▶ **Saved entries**

..............................

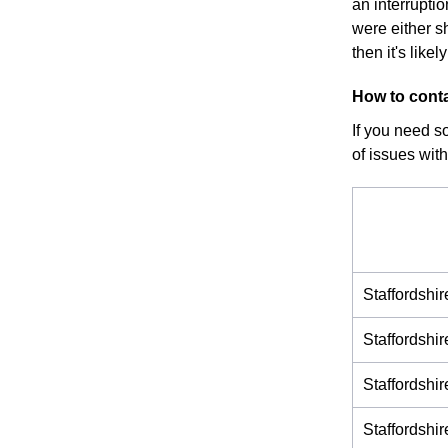
an interrupti
were either s
then it's like
How to conta
If you need s
of issues with
Staffordshi
Staffordshi
Staffordsh
Staffordsh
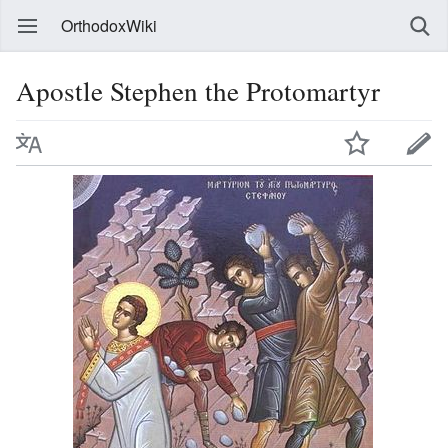
OrthodoxWiki
Apostle Stephen the Protomartyr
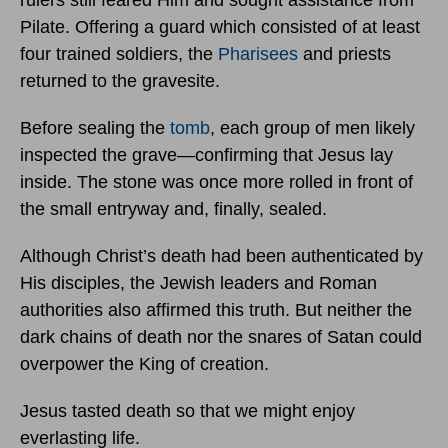
rulers still feared Him and sought assistance from
Pilate. Offering a guard which consisted of at least
four trained soldiers, the
Pharisees
and priests
returned to the gravesite.
Before sealing the
tomb
, each group of men likely
inspected the grave—confirming that Jesus lay
inside. The stone was once more rolled in front of
the small entryway and, finally, sealed.
Although Christ’s death had been authenticated by
His disciples, the Jewish leaders and Roman
authorities also affirmed this truth. But neither the
dark chains of death nor the snares of Satan could
overpower the King of creation.
Jesus tasted death so that we might enjoy
everlasting life.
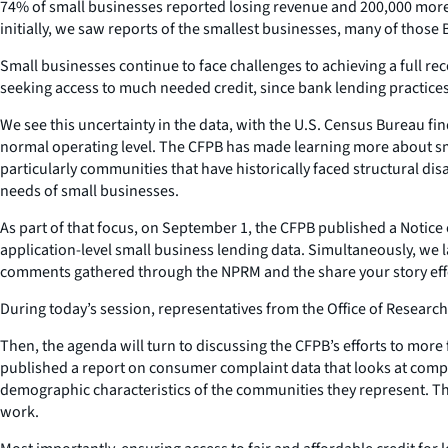
74% of small businesses reported losing revenue and 200,000 mor
initially, we saw reports of the smallest businesses, many of those 
Small businesses continue to face challenges to achieving a full re
seeking access to much needed credit, since bank lending practices
We see this uncertainty in the data, with the U.S. Census Bureau f
normal operating level. The CFPB has made learning more about small
particularly communities that have historically faced structural di
needs of small businesses.
As part of that focus, on September 1, the CFPB published a Notice
application-level small business lending data. Simultaneously, we 
comments gathered through the NPRM and the share your story effo
During today’s session, representatives from the Office of Research
Then, the agenda will turn to discussing the CFPB’s efforts to mor
published a report on consumer complaint data that looks at comp
demographic characteristics of the communities they represent. There
work.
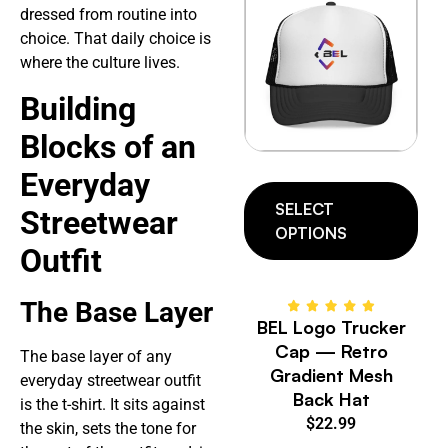
dressed from routine into
choice. That daily choice is
where the culture lives.
Building
Blocks of an
Everyday
SELECT
Streetwear
OPTIONS
Outfit
The Base Layer
BEL Logo Trucker
Cap — Retro
The base layer of any
Gradient Mesh
everyday streetwear outfit
Back Hat
is the t-shirt. It sits against
$
22.99
the skin, sets the tone for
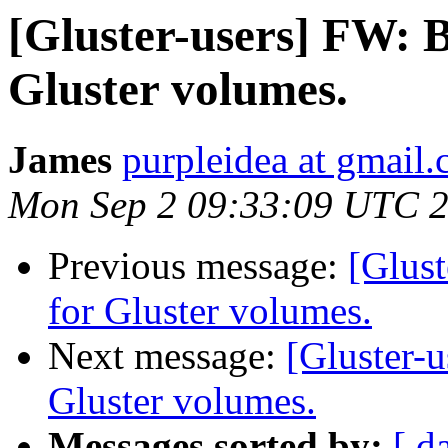
[Gluster-users] FW: B
Gluster volumes.
James
purpleidea at gmail
Mon Sep 2 09:33:09 UTC 
Previous message:
[Glust
for Gluster volumes.
Next message:
[Gluster-u
Gluster volumes.
Messages sorted by:
[ d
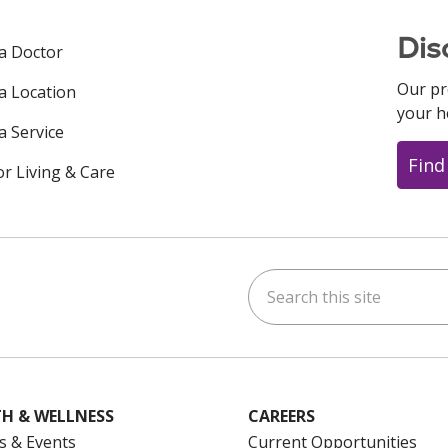
Dis
 a Doctor
Our pr
 a Location
your h
a Service
Find
or Living & Care
Search this site
ok
uTube
n Instagram
us on LinkedIn
H & WELLNESS
CAREERS
s & Events
Current Opportunities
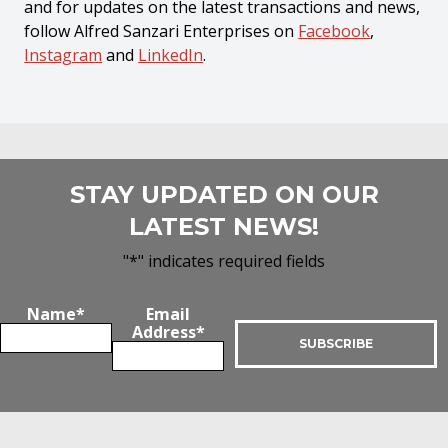
and for updates on the latest transactions and news,
follow Alfred Sanzari Enterprises on
Facebook
,
Instagram
and
LinkedIn
.
STAY UPDATED ON OUR
LATEST NEWS!
"
*
" indicates required fields
Name
*
Email
Address
*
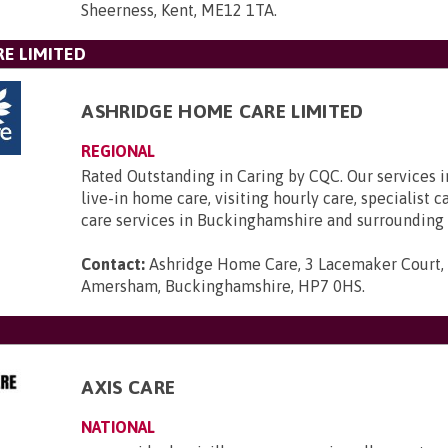
Sheerness, Kent, ME12 1TA
.
E LIMITED
ASHRIDGE HOME CARE LIMITED
REGIONAL
Rated Outstanding in Caring by CQC. Our services 
live-in home care, visiting hourly care, specialist 
care services in Buckinghamshire and surrounding 
Contact:
Ashridge Home Care, 3 Lacemaker Court,
Amersham, Buckinghamshire, HP7 0HS
.
AXIS CARE
NATIONAL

..............................

▶ **WORK TO BE COMPLETED**
Word for word, set down every record, keeping the images out.

▶ **RESPONSE**
an interrupti
were either s
then it's like
How to conta
If you need s
of issues with
Staffordshi
Staffordshi
Staffordsh
Staffordsh
OrthodoxWiki
Apostle Stephen the Protomartyr
rulers still feared Him and sought assistance from
Pilate. Offering a guard which consisted of at least
four trained soldiers, the
Pharisees
and priests
returned to the gravesite.
Before sealing the
tomb
, each group of men likely
inspected the grave—confirming that Jesus lay
inside. The stone was once more rolled in front of
the small entryway and, finally, sealed.
Although Christ’s death had been authenticated by
His disciples, the Jewish leaders and Roman
authorities also affirmed this truth. But neither the
dark chains of death nor the snares of Satan could
overpower the King of creation.
Jesus tasted death so that we might enjoy
everlasting life.
74% of small businesses reported losing revenue and 200,000 mor
initially, we saw reports of the smallest businesses, many of those 
Small businesses continue to face challenges to achieving a full re
seeking access to much needed credit, since bank lending practices
We see this uncertainty in the data, with the U.S. Census Bureau f
normal operating level. The CFPB has made learning more about small
particularly communities that have historically faced structural di
needs of small businesses.
As part of that focus, on September 1, the CFPB published a Notice
application-level small business lending data. Simultaneously, we 
comments gathered through the NPRM and the share your story effo
During today’s session, representatives from the Office of Research
Then, the agenda will turn to discussing the CFPB’s efforts to mor
published a report on consumer complaint data that looks at comp
demographic characteristics of the communities they represent. There
work.
dressed from routine into
choice. That daily choice is
where the culture lives.
Building
Blocks of an
Everyday
SELECT
Streetwear
OPTIONS
Outfit
The Base Layer
BEL Logo Trucker
Cap — Retro
The base layer of any
Gradient Mesh
everyday streetwear outfit
Back Hat
is the t-shirt. It sits against
$
22.99
the skin, sets the tone for
[Gluster-users] FW: B
Gluster volumes.
James
purpleidea at gmail
Mon Sep 2 09:33:09 UTC 
Previous message:
[Glust
for Gluster volumes.
Next message:
[Gluster-u
Gluster volumes.
Messages sorted by:
[ d
Dis
 a Doctor
Our pr
 a Location
your h
a Service
Find
or Living & Care
Search this site
ok
uTube
n Instagram
us on LinkedIn
H & WELLNESS
CAREERS
s & Events
Current Opportunities
and for updates on the latest transactions and news,
follow Alfred Sanzari Enterprises on
Facebook
,
Instagram
and
LinkedIn
.
STAY UPDATED ON OUR
LATEST NEWS!
"
*
" indicates required fields
Name
*
Email
Address
*
Sheerness, Kent, ME12 1TA
.
E LIMITED
ASHRIDGE HOME CARE LIMITED
REGIONAL
Rated Outstanding in Caring by CQC. Our services 
live-in home care, visiting hourly care, specialist 
care services in Buckinghamshire and surrounding 
Contact:
Ashridge Home Care, 3 Lacemaker Court,
Amersham, Buckinghamshire, HP7 0HS
.
AXIS CARE
NATIONAL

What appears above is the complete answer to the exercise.